Tackling climate change is not only good for the environment it could be good for jobs too. That’s the conclusion of a new report ‘Greening the Giants’ from think tank Onward.
It estimates that if the UK Government adopts the Climate Change Committee’s Sixth Carbon Budget advice and supports businesses accordingly, it can deliver some 1.7 million new ‘green-collar’ jobs by 2030.
Most of the new jobs would be in the energy industry but there would also be some in manufacturing.
Crucial to the plan though would be the government adopting the CCC’s advice for the Sixth Carbon Budget, which would see the UK reducing emissions by 78% by 2035, against a 1990 baseline. In order to meet the target the CCC advocates a scaling up of renewable energy generation, electric vehicles, nature conservation and restoration, energy efficiency and carbon capture and storage.
Onward’s report highlights 12 sectors dubbed “carbon giants” which attribute more than 2% of the UK’s annual emissions. These include aviation, agriculture, steel, manufacturing, construction, land transport, power generation, shipping and fishing, waste and sewerage, extractives and retail.
Onward believes that some 1.7 million new full-time equivalent roles could be created in these sectors by 2030 with most of the roles relating to energy efficiency and low-carbon heating.
“The UK has successfully halved its emissions since 1990, but that means the low-hanging fruit have already been picked,” report co-author Ted Christie-Miller said.
“The next phase will require the wholesale transformation of industries that are integral to our economy and vital for regional jobs. It is essential the Government helps these industries to make the transition, while helping new net-zero industries to flourish. “
Caroline Flint, co-chair of the Getting to Zero commission: “Is it possible to level up and get to net zero when carbon intensive industries are concentrated in the Midlands and the North of England and Scotland? Our report “Greening the Giants” provides some of the answers to how the dirty dozen can be reborn. And if policymakers make the right calls these transformed industries can be located in the very same areas that right now are set to lose out.”
The government has recently been criticised for what critics have described as a not joined-up approach to achieving net-zero. The report also comes days after the government unveiled its new plans for the oil and gas industries which had recommendations which in the main disappointed environmentalists.

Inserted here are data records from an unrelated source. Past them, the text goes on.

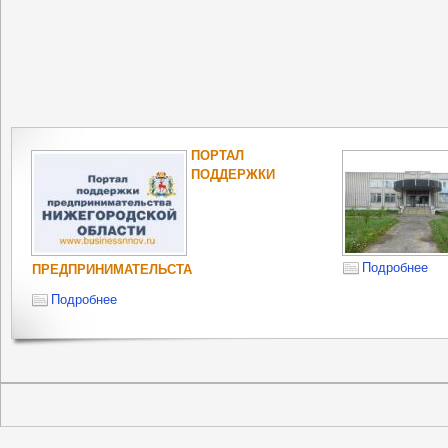
ПОРТАЛ
ПОДДЕРЖКИ
Подробнее
ПРЕДПРИНИМАТЕЛЬСТА
Подробнее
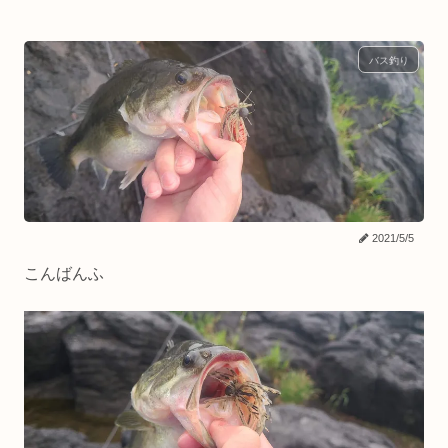
バス釣り
2021/5/5
こんばんふ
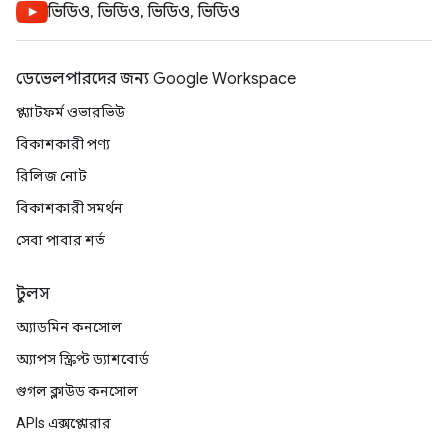
ভিডিও, ভিডিও, ভিডিও, ভিডিও
ডেভেলপারদের জন্য Google Workspace
প্ল্যাটফর্ম ওভারভিউ
বিকাশকারী পণ্য
রিলিজ নোট
বিকাশকারী সমর্থন
সেবা পাবার শর্ত
টুলস
অ্যাডমিন কনসোল
অ্যাপস স্ক্রিপ্ট ড্যাশবোর্ড
গুগল ক্লাউড কনসোল
APIs এক্সপ্লোরার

The report’s six key recommendations are
The report puts forward 25 recommendations for the Government to green the giants and ease the transition for these high-emitting industries, while maximising the domestic economic potential of the transition to boost jobs and growth, including:
- Establish a Net Zero Delivery Taskforce, modelled on the Vaccines Taskforce, with a specific remit and ministerial backing to initiate major government sponsored trials of high risk, high reward technologies still in the R&D phase.
- Introduce a new industrial Contracts for Difference scheme for green hydrogen and carbon capture, building on the success of CfDs in encouraging wind and solar renewables over the last decade.
- Introduce a Carbon Takeback Obligation (CTBO) requiring importers and extractors of fossil fuels to permanently store a percentage of carbon dioxide generated by the products they sell, rising from 1% in 2025 to 10% in 2035.
- Require a proportion of the materials in net zero technologies to be sourced from the UK supply chains, to reduce import emissions and boost UK industry, building on the offshore wind sector deal, which committed industry to using 60% UK steel by 2030.
- Publish regional carbon budgets to hold local and mayoral authorities accountable for their progress on emissions, while devolving responsibility for EV charging networks and retrofitting housing stock to local government.
- Use the UK’s chairmanship of the G7 in the summer to promote the idea of the Green7, using the world’s most powerful countries to drive decarbonisation alongside economic and national security.